To the Editor: Department chairs and residency training directors seek various opportunities for psychiatric residents to develop academic skills. Residents are expected to teach residents of other specialties, junior psychiatric residents, and medical students. Some systems provide residents with opportunities to teach other professional trainees, such as psychology interns and postdoctoral fellows and social work, physician assistant, and nursing students. Residents are also generally encouraged to present poster sessions, publish case reports and literature reviews, and conduct original research—activities that can be very productive for psychiatric residents, especially with mentoring by academic faculty.
Wilford Hall Medical Center in San Antonio, Texas, recently hosted a continuing medical education meeting. The meeting offered 22 hours of category I continuing medical education (CME) credit to more than 100 psychiatrists from across the United States and overseas who were on active duty in the military. A notable innovation at this meeting was that psychiatric residents from Wilford Hall Medical Center presented five of the lectures. In this letter we describe how we organized the meeting with a focus on active inclusion of the resident presenters and close mentoring. We hope that other academic psychiatry departments will consider including residents in similar courses at their institutions.
From the initial planning of this meeting, the steering committee included the department chair, residency training director, forensic psychiatry consultant, and chief resident. Encouragement of resident presentations from each postgraduate level was made a priority from the beginning, and the residency training director was named course director. With several months of lead time, the course director and chief resident actively solicited from residents proposals for presentations. Because informal polling of potential meeting attendees had identified forensic psychiatry as a need, three of the resident presentations focused on topics in that area. These presentations were developed under the close supervision of the department's forensic psychiatry consultant, who also served as course director of the forensic section of the meeting.

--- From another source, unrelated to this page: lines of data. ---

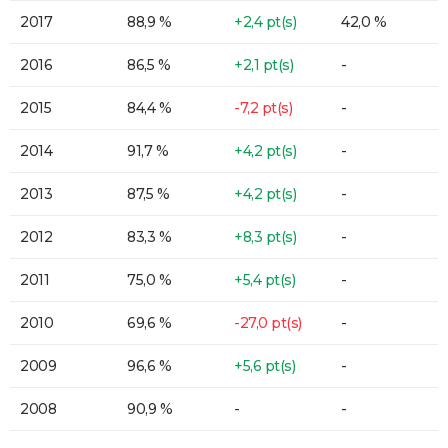
2017
88,9 %
+2,4 pt(s)
42,0 %
2016
86,5 %
+2,1 pt(s)
-
2015
84,4 %
-7,2 pt(s)
-
2014
91,7 %
+4,2 pt(s)
-
2013
87,5 %
+4,2 pt(s)
-
2012
83,3 %
+8,3 pt(s)
-
2011
75,0 %
+5,4 pt(s)
-
2010
69,6 %
-27,0 pt(s)
-
2009
96,6 %
+5,6 pt(s)
-
2008
90,9 %
-
-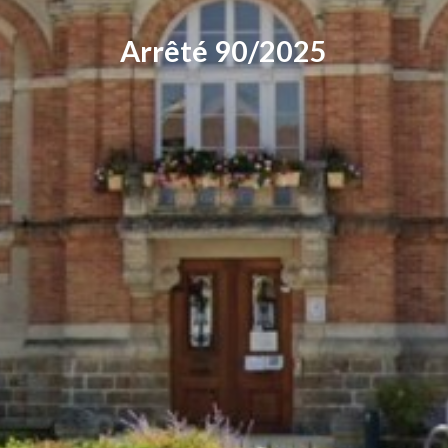
Arrêté 90/2025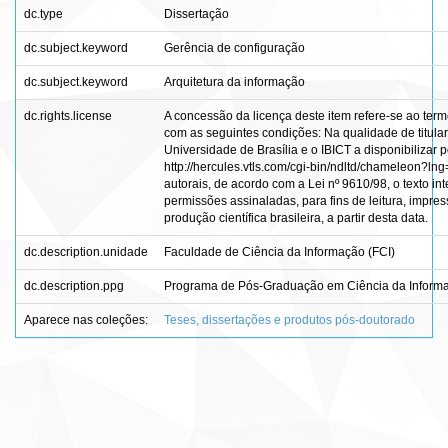
dc.type
Dissertação
dc.subject.keyword
Gerência de configuração
dc.subject.keyword
Arquitetura da informação
dc.rights.license
A concessão da licença deste item refere-se ao ter
com as seguintes condições: Na qualidade de titular 
Universidade de Brasília e o IBICT a disponibilizar 
http://hercules.vtls.com/cgi-bin/ndltd/chameleon?ln
autorais, de acordo com a Lei nº 9610/98, o texto in
permissões assinaladas, para fins de leitura, impre
produção científica brasileira, a partir desta data.
dc.description.unidade
Faculdade de Ciência da Informação (FCI)
dc.description.ppg
Programa de Pós-Graduação em Ciência da Inform
Aparece nas coleções:
Teses, dissertações e produtos pós-doutorado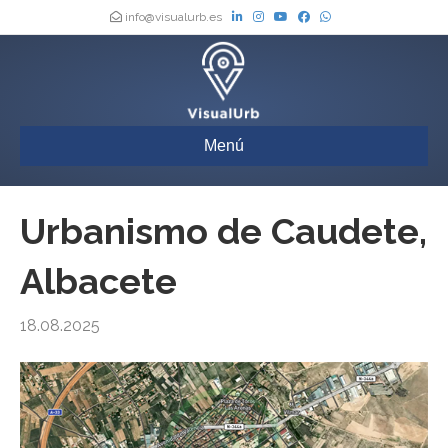
info@visualurb.es
Menú
Urbanismo de Caudete,
Albacete
18.08.2025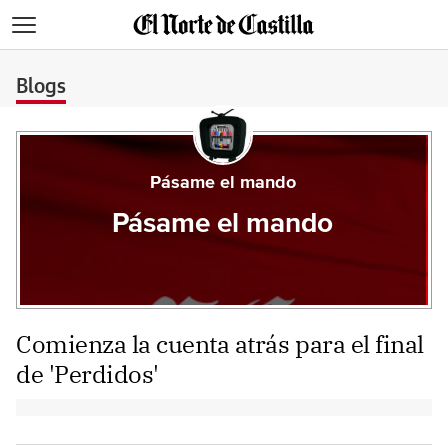
>
Blogs
Pásame el mando
Pásame el mando
Comienza la cuenta atrás para el final
de 'Perdidos'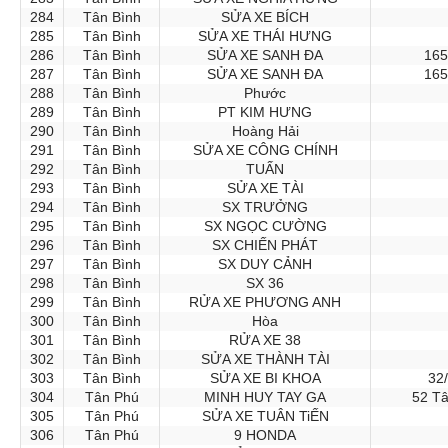
284
Tân Bình
SỬA XE BÍCH
285
Tân Bình
SỬA XE THÁI HƯNG
286
Tân Bình
SỬA XE SANH ĐA
165
287
Tân Bình
SỬA XE SANH ĐA
165
288
Tân Bình
Phước
289
Tân Bình
PT KIM HƯNG
290
Tân Bình
Hoàng Hải
291
Tân Bình
SỬA XE CÔNG CHÍNH
292
Tân Bình
TUẤN
293
Tân Bình
SỬA XE TÀI
294
Tân Bình
SX TRƯỞNG
295
Tân Bình
SX NGỌC CƯỜNG
296
Tân Bình
SX CHIẾN PHÁT
297
Tân Bình
SX DUY CẢNH
298
Tân Bình
SX 36
299
Tân Bình
RỬA XE PHƯƠNG ANH
300
Tân Bình
Hòa
301
Tân Bình
RỬA XE 38
302
Tân Bình
SỬA XE THÀNH TÀI
303
Tân Bình
SỬA XE BI KHOA
32
304
Tân Phú
MINH HUY TAY GA
52 Tâ
305
Tân Phú
SỬA XE TUÂN TiẾN
306
Tân Phú
9 HONDA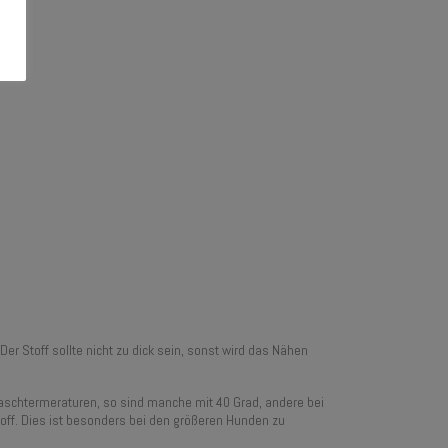
er Stoff sollte nicht zu dick sein, sonst wird das Nähen
Waschtermeraturen, so sind manche mit 40 Grad, andere bei
ff. Dies ist besonders bei den größeren Hunden zu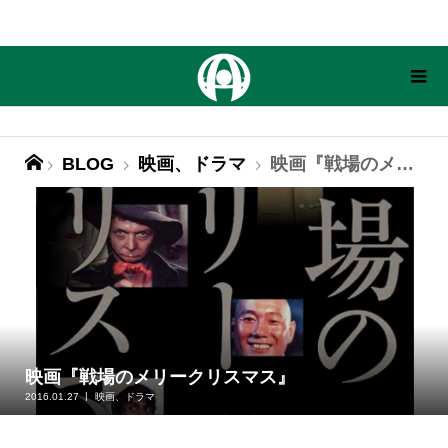
BLOG
映画、ドラマ
映画『戦場のメリークリスマス』
映画『戦場のメリークリスマス』
2016.01.27
映画、ドラマ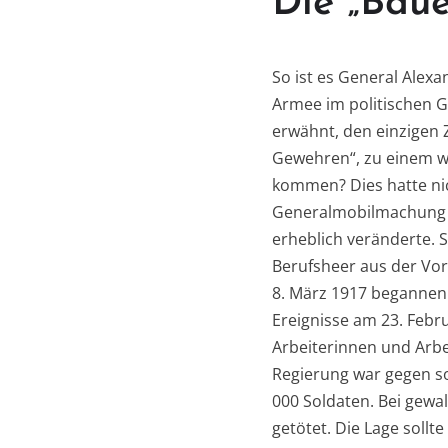
Die „Baue
So ist es General Alexa
Armee im politischen Ge
erwähnt, den einzigen 
Gewehren“, zu einem wo
kommen? Dies hatte nic
Generalmobilmachung z
erheblich veränderte. S
Berufsheer aus der Vor
8. März 1917 begannen 
Ereignisse am 23. Febr
Arbeiterinnen und Arbe
Regierung war gegen so
000 Soldaten. Bei gew
getötet. Die Lage sollt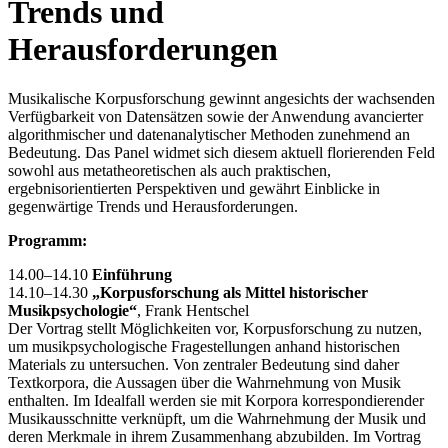
Trends und
Herausforderungen
Musikalische Korpusforschung gewinnt angesichts der wachsenden
Verfügbarkeit von Datensätzen sowie der Anwendung avancierter
algorithmischer und datenanalytischer Methoden zunehmend an
Bedeutung. Das Panel widmet sich diesem aktuell florierenden Feld
sowohl aus metatheoretischen als auch praktischen,
ergebnisorientierten Perspektiven und gewährt Einblicke in
gegenwärtige Trends und Herausforderungen.
Programm:
14.00–14.10
Einführung
14.10–14.30
„Korpusforschung als Mittel historischer
Musikpsychologie“
, Frank Hentschel
Der Vortrag stellt Möglichkeiten vor, Korpusforschung zu nutzen,
um musikpsychologische Fragestellungen anhand historischen
Materials zu untersuchen. Von zentraler Bedeutung sind daher
Textkorpora, die Aussagen über die Wahrnehmung von Musik
enthalten. Im Idealfall werden sie mit Korpora korrespondierender
Musikausschnitte verknüpft, um die Wahrnehmung der Musik und
deren Merkmale in ihrem Zusammenhang abzubilden. Im Vortrag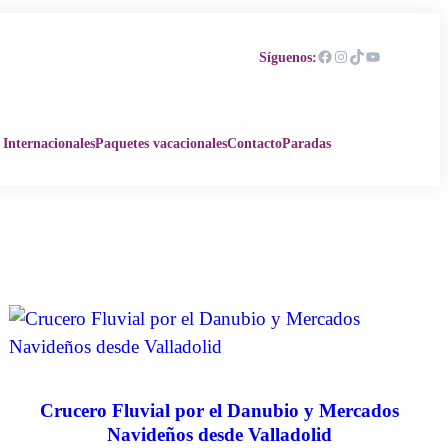
Facebook
Instagram
TikTok
YouTube
Síguenos:
 Internacionales
Paquetes vacacionales
Contacto
Paradas
Crucero Fluvial por el Danubio y Mercados
Navideños desde Valladolid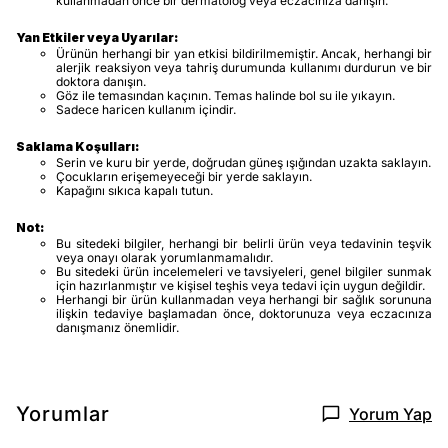
kullanmadan önce bir dermatolog veya eczacınıza danışın.
Yan Etkiler veya Uyarılar:
Ürünün herhangi bir yan etkisi bildirilmemiştir. Ancak, herhangi bir
alerjik reaksiyon veya tahriş durumunda kullanımı durdurun ve bir
doktora danışın.
Göz ile temasından kaçının. Temas halinde bol su ile yıkayın.
Sadece haricen kullanım içindir.
Saklama Koşulları:
Serin ve kuru bir yerde, doğrudan güneş ışığından uzakta saklayın.
Çocukların erişemeyeceği bir yerde saklayın.
Kapağını sıkıca kapalı tutun.
Not:
Bu sitedeki bilgiler, herhangi bir belirli ürün veya tedavinin teşvik
veya onayı olarak yorumlanmamalıdır.
Bu sitedeki ürün incelemeleri ve tavsiyeleri, genel bilgiler sunmak
için hazırlanmıştır ve kişisel teşhis veya tedavi için uygun değildir.
Herhangi bir ürün kullanmadan veya herhangi bir sağlık sorununa
ilişkin tedaviye başlamadan önce, doktorunuza veya eczacınıza
danışmanız önemlidir.
Yorumlar
Yorum Yap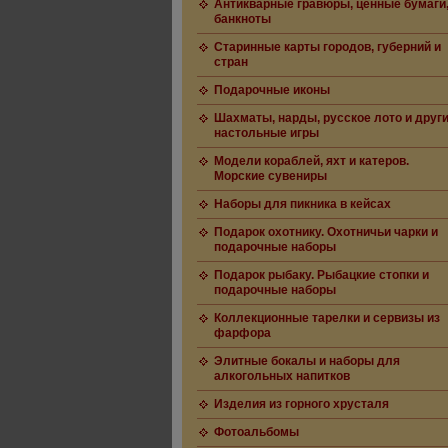
Антикварные гравюры, ценные бумаги
банкноты
Старинные карты городов, губерний и
стран
Подарочные иконы
Шахматы, нарды, русское лото и друг
настольные игры
Модели кораблей, яхт и катеров.
Морские сувениры
Наборы для пикника в кейсах
Подарок охотнику. Охотничьи чарки и
подарочные наборы
Подарок рыбаку. Рыбацкие стопки и
подарочные наборы
Коллекционные тарелки и сервизы из
фарфора
Элитные бокалы и наборы для
алкогольных напитков
Изделия из горного хрусталя
Фотоальбомы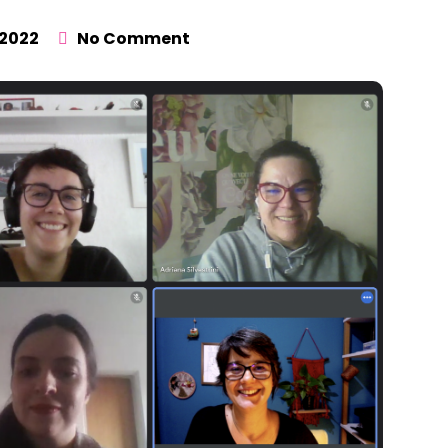
 2022
No Comment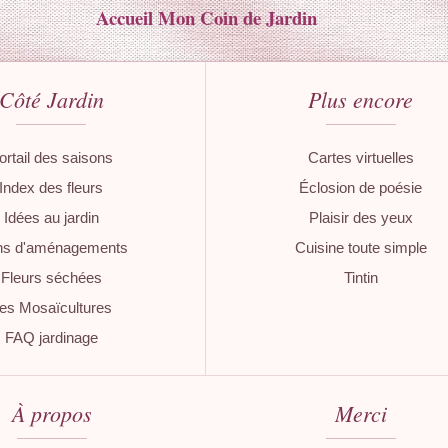
Accueil Mon Coin de Jardin
Côté Jardin
Plus encore
ortail des saisons
Cartes virtuelles
Index des fleurs
Éclosion de poésie
Idées au jardin
Plaisir des yeux
ns d'aménagements
Cuisine toute simple
Fleurs séchées
Tintin
es Mosaïcultures
FAQ jardinage
À propos
Merci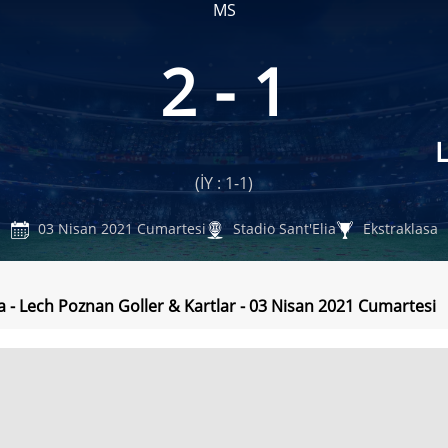
MS
2 - 1
(İY : 1-1)
03 Nisan 2021 Cumartesi
Stadio Sant'Elia
Ekstraklasa
a - Lech Poznan Goller & Kartlar - 03 Nisan 2021 Cumartesi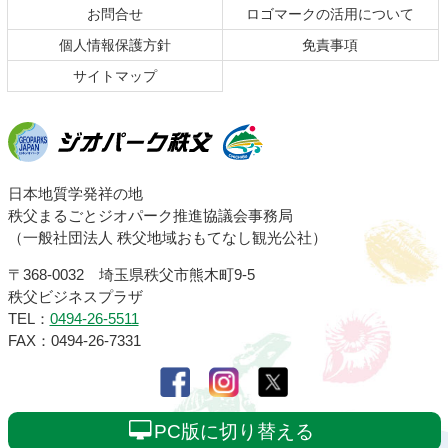
お問合せ
ロゴマークの活用について
戻
る
個人情報保護方針
免責事項
サイトマップ
ジオパーク秩父
日本地質学発祥の地
秩父まるごとジオパーク推進協議会事務局
（一般社団法人 秩父地域おもてなし観光公社）
〒368-0032 埼玉県秩父市熊木町9-5
秩父ビジネスプラザ
TEL：
0494-26-5511
FAX：0494-26-7331
PC版に切り替える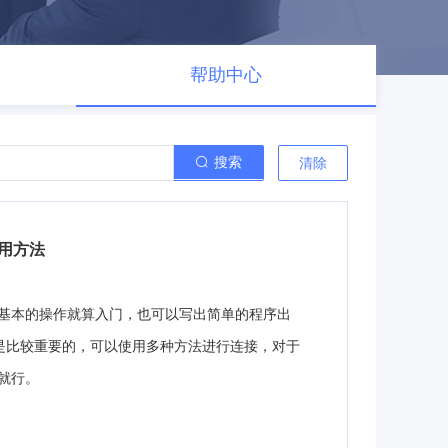
帮助中心
搜索
清除
常用方法
等基本的操作就算入门，也可以写出简单的程序出
也是比较重要的，可以使用多种方法进行连接，对于
就行。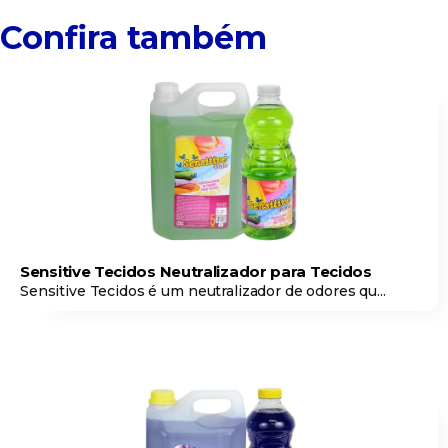
Confira também
Sensitive Tecidos Neutralizador para Tecidos
Sensitive Tecidos é um neutralizador de odores qu...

The resident presenters—two PG-2s, two PG-3s, and one PG-4—chose their own topics, which had to fit into the overall goals of the meeting. Each lecture enhanced the development of the resident's interest in the specific areas presented, which were eating disorders, forensic courtroom testimony, fitness-for-duty evaluation, leadership development, and malingered hallucinations.
The resident presentations were well received by the attendees. In fact, several attendees were surprised to learn later that the presenters were residents. All of the resident presenters felt that the experience reinforced their confidence in their teaching abilities. Most important, attending the meeting offered residents an opportunity to reinforce their identity as developing academicians.
We encourage other departments to actively include residents in departmental CME meetings so they can have the opportunity to develop and refine their academic skills.
Dr. Bourgeois is affiliated with the department of psychiatry at the University of California, Davis, Medical Center. The other authors are with the department of psychiatry at Wilford Hall Medical Center in San Antonio, Texas.